* Task objective
Write out, without any change, the lines in the material below that run from the line with "Receiving the Holy" through the line with "Banner of Truth USA site (405, 32)", both included.

* Entries supplied
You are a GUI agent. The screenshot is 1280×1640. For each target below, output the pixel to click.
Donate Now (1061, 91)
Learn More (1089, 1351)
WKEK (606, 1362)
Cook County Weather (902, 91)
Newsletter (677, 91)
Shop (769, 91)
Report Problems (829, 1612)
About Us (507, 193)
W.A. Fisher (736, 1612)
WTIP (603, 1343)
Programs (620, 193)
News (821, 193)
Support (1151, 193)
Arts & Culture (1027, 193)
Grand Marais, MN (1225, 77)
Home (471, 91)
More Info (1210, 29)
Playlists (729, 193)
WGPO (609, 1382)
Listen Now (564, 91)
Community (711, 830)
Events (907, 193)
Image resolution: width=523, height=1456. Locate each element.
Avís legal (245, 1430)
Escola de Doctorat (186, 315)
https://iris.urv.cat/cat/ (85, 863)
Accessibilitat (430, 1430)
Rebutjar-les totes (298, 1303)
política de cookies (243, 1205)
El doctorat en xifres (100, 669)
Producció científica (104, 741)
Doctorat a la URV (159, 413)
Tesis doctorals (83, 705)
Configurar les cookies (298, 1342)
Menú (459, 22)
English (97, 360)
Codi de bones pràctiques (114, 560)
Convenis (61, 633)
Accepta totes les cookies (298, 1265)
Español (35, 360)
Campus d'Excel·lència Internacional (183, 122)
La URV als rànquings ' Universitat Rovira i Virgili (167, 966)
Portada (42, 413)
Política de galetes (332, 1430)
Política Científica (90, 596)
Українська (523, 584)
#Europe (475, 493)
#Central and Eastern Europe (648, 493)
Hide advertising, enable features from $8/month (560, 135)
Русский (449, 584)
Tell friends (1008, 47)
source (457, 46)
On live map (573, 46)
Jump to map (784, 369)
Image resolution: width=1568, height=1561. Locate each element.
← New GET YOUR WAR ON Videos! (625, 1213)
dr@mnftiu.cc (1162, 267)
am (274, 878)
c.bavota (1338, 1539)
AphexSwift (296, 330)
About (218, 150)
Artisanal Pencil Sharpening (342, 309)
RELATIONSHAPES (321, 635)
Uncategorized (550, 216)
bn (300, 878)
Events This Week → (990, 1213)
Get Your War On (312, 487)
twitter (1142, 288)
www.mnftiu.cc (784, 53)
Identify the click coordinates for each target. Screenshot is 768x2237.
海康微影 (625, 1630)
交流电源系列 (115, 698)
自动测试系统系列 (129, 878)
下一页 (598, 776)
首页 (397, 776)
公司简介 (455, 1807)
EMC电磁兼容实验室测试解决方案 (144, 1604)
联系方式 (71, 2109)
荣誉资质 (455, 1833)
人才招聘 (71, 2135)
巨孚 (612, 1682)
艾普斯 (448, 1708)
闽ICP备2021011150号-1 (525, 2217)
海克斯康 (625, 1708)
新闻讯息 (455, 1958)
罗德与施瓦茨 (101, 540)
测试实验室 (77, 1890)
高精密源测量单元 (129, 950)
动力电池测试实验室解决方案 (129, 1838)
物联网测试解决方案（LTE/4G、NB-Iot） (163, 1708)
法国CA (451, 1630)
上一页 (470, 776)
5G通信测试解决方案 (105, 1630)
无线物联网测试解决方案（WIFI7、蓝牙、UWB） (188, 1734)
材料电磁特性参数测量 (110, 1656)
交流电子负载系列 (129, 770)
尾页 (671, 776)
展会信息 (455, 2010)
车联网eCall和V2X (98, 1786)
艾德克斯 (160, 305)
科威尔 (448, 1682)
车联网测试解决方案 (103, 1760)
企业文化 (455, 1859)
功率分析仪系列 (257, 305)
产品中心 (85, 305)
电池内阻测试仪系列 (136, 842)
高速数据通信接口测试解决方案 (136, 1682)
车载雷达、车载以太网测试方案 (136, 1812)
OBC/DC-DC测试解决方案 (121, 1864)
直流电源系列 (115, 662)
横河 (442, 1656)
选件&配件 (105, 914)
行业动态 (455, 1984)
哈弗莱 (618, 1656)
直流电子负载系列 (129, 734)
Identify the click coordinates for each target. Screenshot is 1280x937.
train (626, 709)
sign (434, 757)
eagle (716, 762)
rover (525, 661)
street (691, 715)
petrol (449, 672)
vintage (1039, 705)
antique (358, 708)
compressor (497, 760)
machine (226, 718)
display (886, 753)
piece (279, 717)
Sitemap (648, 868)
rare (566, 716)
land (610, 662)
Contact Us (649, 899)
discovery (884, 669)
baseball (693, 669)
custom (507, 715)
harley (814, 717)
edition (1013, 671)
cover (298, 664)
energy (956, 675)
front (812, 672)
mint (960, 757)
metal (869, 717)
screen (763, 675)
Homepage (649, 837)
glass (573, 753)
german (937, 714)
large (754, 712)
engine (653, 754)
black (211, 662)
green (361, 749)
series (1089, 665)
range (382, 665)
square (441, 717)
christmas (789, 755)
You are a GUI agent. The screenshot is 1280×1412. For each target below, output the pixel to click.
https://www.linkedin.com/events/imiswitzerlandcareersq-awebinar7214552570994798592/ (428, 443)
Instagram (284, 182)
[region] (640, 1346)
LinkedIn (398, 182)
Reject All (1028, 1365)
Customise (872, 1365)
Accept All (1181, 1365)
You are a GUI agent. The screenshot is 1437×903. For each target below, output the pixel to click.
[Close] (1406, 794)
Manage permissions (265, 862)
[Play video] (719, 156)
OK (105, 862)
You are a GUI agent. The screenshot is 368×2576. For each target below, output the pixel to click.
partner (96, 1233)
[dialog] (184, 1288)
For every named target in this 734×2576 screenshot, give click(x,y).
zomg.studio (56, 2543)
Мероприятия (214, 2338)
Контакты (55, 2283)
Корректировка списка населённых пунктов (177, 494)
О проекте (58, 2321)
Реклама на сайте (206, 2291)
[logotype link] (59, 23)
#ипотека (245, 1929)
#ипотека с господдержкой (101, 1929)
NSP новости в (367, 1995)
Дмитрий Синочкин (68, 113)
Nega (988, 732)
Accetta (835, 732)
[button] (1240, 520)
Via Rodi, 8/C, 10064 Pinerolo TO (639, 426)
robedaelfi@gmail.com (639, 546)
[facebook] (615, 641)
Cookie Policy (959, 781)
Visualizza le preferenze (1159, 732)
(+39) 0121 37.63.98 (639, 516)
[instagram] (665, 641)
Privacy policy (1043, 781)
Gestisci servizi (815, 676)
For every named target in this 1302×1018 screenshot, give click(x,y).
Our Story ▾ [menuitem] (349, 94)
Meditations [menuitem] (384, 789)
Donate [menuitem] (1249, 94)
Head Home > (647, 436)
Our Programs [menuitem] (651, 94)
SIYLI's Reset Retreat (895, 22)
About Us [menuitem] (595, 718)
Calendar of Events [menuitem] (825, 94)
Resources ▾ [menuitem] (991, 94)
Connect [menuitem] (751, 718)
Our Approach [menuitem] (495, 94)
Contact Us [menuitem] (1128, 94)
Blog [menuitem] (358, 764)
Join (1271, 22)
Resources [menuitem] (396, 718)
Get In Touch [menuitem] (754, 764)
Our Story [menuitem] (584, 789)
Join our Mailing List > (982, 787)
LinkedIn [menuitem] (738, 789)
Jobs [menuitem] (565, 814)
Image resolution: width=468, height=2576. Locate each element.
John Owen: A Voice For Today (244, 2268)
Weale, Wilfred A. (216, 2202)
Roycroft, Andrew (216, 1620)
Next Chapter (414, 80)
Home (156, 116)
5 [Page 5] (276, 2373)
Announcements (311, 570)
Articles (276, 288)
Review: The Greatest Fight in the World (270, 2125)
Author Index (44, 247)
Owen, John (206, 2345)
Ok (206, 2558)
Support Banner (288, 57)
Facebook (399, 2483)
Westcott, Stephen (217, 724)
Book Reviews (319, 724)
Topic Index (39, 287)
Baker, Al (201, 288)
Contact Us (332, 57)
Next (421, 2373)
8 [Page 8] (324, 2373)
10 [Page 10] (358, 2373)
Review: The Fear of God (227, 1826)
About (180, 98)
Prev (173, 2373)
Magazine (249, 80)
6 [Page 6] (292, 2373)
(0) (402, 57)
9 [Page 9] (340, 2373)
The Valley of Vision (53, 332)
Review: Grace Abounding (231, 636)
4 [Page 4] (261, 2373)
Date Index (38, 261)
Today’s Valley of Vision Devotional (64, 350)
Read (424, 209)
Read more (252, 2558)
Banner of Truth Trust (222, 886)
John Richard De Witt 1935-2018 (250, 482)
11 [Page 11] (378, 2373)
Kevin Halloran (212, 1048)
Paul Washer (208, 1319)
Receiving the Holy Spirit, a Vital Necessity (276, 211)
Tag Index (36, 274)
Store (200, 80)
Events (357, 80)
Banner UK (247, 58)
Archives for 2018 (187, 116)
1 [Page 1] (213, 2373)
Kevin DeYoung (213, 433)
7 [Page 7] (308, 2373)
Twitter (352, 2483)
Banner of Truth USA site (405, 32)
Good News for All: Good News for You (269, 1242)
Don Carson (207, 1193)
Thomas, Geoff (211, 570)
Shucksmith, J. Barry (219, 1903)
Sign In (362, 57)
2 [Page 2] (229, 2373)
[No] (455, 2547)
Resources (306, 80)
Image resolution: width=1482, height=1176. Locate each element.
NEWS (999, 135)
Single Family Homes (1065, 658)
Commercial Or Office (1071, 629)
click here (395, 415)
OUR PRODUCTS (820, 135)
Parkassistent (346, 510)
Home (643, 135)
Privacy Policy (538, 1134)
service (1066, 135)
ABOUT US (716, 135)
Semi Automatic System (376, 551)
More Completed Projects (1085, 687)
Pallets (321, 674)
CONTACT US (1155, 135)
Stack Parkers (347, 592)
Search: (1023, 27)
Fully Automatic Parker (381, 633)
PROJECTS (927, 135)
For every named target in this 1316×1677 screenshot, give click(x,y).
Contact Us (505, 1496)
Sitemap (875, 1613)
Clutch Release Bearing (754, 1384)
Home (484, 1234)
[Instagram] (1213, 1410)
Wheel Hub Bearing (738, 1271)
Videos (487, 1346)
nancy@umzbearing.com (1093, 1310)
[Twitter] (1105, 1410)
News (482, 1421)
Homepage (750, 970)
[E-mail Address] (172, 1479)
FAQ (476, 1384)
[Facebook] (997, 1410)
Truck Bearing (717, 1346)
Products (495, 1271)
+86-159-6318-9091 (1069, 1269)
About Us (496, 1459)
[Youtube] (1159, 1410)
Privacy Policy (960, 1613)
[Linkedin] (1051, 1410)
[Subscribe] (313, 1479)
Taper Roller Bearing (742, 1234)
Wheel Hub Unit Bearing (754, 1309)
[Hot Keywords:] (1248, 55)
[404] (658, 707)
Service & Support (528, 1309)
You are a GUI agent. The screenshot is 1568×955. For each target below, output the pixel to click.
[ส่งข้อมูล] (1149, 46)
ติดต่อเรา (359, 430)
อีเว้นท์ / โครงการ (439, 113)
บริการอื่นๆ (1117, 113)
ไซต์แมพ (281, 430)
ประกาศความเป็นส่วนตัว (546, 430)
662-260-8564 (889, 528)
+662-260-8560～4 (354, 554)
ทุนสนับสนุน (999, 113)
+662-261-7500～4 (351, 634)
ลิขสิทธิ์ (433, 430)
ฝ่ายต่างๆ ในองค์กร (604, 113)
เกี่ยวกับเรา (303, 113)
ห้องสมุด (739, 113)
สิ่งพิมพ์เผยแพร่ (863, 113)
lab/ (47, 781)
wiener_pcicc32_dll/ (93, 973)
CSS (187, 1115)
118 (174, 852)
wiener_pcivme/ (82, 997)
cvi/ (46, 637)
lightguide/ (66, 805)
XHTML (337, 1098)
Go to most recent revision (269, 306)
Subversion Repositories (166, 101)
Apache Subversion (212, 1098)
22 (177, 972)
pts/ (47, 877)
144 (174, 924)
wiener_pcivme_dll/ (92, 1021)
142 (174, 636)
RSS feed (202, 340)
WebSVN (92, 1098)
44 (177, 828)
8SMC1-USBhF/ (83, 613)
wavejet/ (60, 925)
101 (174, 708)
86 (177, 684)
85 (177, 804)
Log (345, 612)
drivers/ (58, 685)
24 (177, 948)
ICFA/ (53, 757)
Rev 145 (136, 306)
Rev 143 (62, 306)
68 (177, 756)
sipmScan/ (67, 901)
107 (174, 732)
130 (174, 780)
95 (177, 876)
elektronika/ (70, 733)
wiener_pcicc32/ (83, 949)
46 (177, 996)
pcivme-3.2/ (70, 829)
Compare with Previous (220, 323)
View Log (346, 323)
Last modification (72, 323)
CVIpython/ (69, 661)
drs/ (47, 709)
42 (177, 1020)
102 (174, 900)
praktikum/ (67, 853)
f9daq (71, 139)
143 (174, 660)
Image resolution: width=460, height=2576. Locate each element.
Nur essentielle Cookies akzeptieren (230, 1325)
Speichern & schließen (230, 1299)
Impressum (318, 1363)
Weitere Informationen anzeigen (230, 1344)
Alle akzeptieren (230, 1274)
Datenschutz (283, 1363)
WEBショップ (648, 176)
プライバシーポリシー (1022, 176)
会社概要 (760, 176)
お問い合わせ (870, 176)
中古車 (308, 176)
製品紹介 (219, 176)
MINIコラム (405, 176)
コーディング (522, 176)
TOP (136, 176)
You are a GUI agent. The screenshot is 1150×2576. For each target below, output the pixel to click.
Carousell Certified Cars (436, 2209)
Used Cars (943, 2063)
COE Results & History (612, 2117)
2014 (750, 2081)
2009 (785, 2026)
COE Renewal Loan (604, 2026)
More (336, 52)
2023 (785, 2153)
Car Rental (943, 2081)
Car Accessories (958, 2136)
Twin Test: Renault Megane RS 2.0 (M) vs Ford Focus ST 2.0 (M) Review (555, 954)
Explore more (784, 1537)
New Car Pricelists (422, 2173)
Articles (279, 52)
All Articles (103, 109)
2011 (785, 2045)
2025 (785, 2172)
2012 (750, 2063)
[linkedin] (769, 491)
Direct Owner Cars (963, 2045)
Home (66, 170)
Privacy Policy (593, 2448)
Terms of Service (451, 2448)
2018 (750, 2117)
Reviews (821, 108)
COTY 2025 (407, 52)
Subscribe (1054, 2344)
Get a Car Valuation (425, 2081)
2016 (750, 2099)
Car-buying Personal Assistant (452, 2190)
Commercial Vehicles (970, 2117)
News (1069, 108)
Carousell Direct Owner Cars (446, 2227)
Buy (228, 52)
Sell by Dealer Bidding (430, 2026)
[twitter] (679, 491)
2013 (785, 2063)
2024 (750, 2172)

* Reply to the exercise
Receiving the Holy Spirit, a Vital Necessity (276, 211)
Tag Index (36, 274)
Store (200, 80)
Events (357, 80)
Banner UK (247, 58)
Archives for 2018 (187, 116)
1 [Page 1] (213, 2373)
Kevin DeYoung (213, 433)
7 [Page 7] (308, 2373)
Twitter (352, 2483)
Banner of Truth USA site (405, 32)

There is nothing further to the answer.